_Requirement_: Repeat the data that follows exactly, starting at the line with "Find the location" and ending at the line with "Task: Click on the SUBEX – Hurghada", and leave out every picture.

═════ Data for the task ═════

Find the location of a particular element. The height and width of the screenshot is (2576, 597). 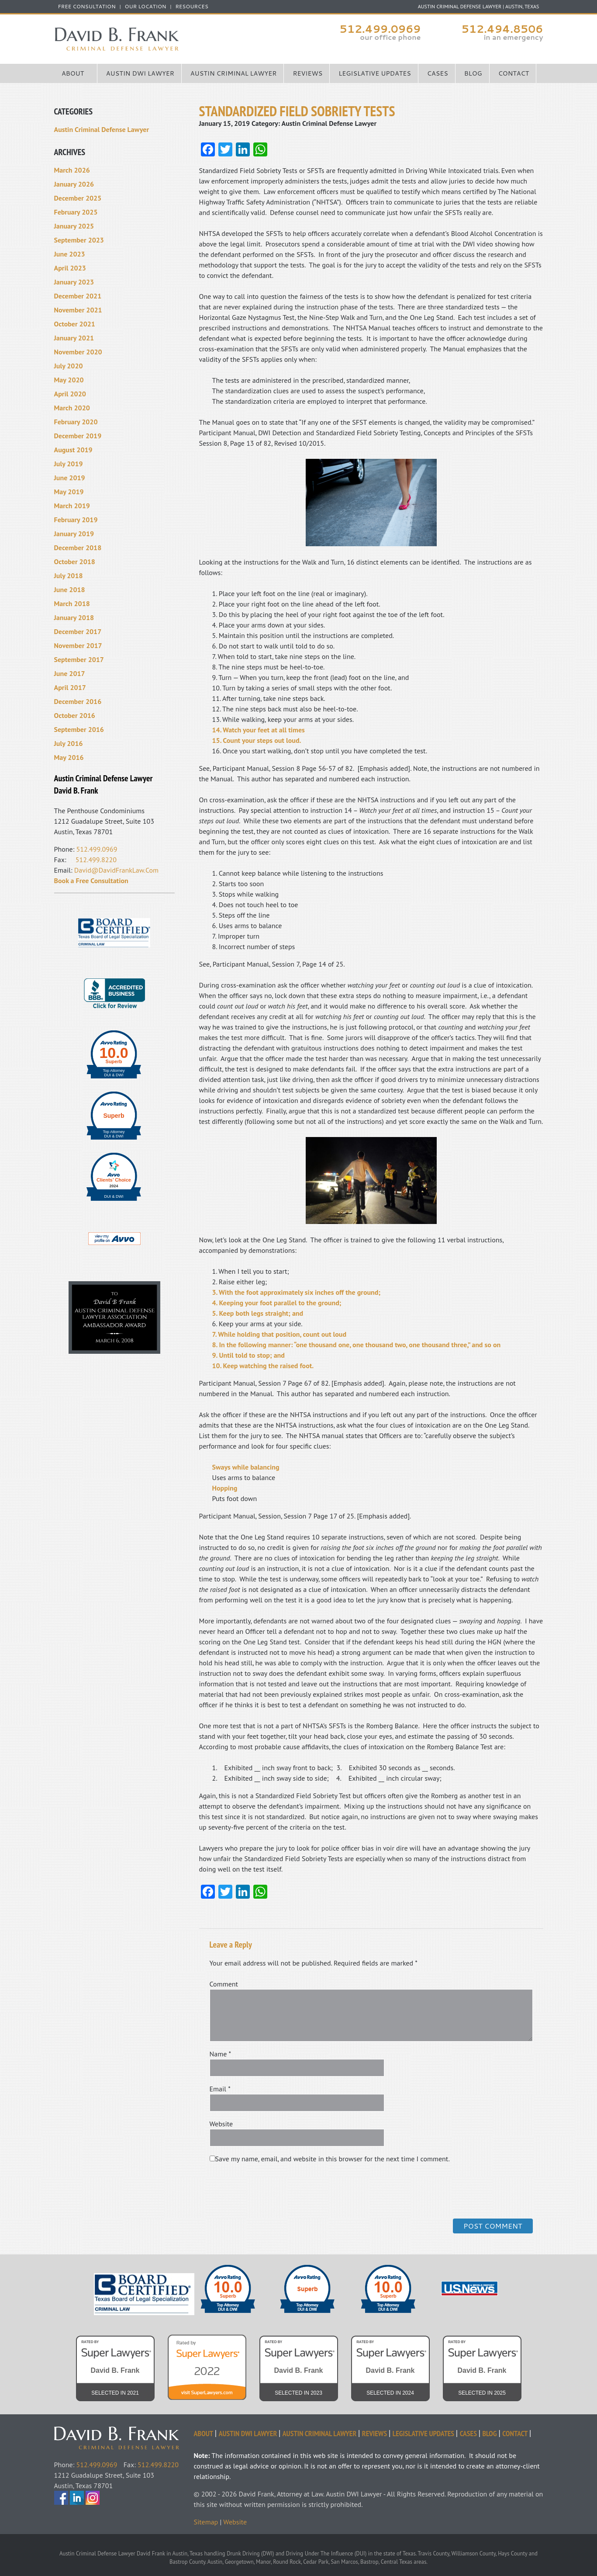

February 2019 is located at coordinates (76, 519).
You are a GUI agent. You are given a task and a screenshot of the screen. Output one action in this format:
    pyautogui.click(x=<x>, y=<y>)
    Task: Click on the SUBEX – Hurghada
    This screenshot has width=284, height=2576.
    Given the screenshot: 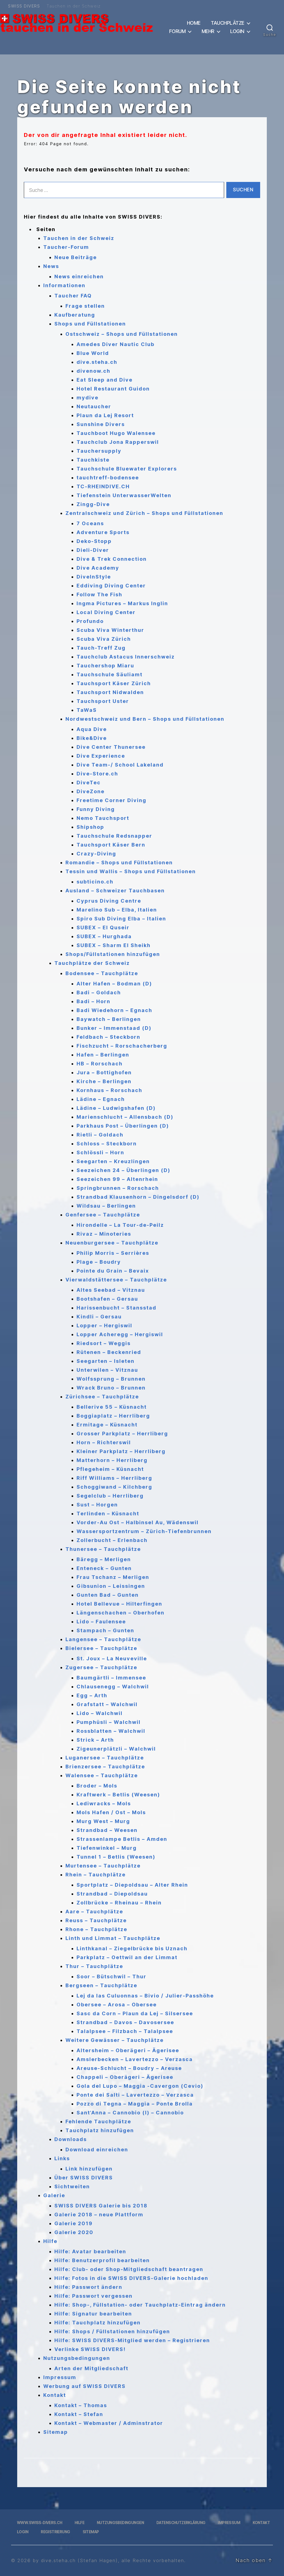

═════
═════ Data for the task ═════

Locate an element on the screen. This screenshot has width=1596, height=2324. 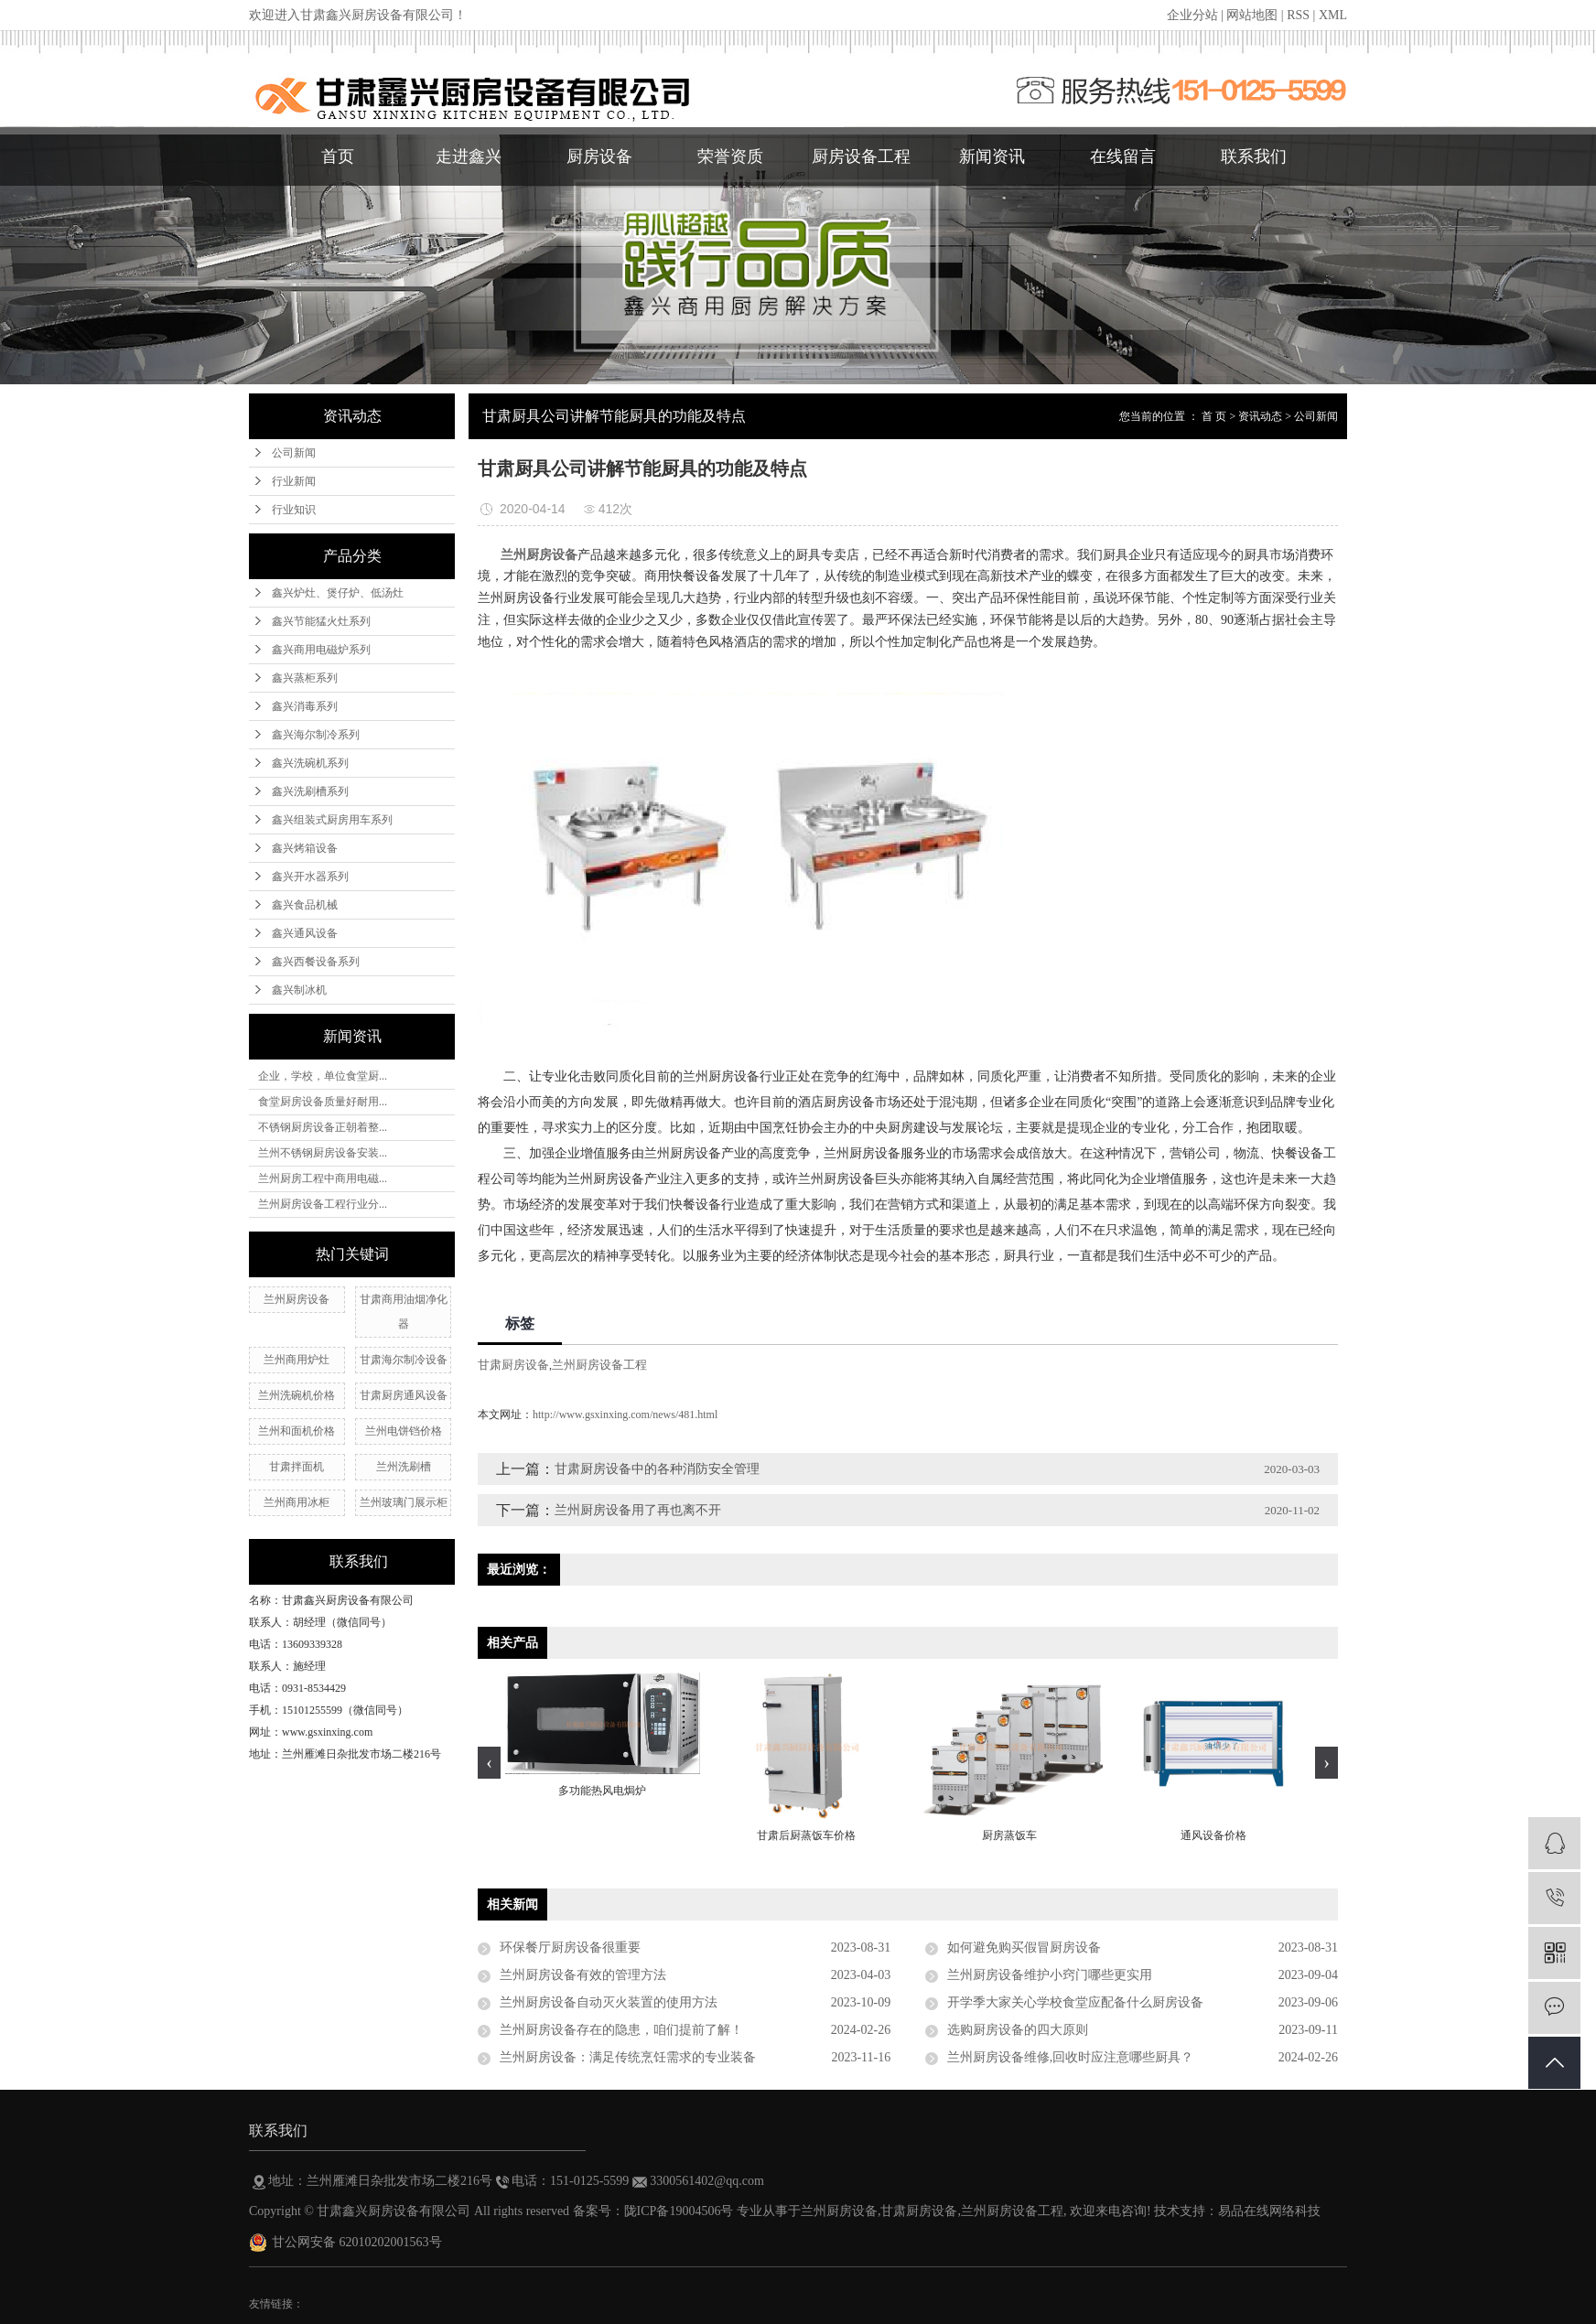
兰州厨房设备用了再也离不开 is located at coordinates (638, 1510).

═════

_Task output_:
Find the location of a particular element. The height and width of the screenshot is (2576, 597). 

February 2019 is located at coordinates (76, 519).
You are a GUI agent. You are given a task and a screenshot of the screen. Output one action in this format:
    pyautogui.click(x=<x>, y=<y>)
    Task: Click on the SUBEX – Hurghada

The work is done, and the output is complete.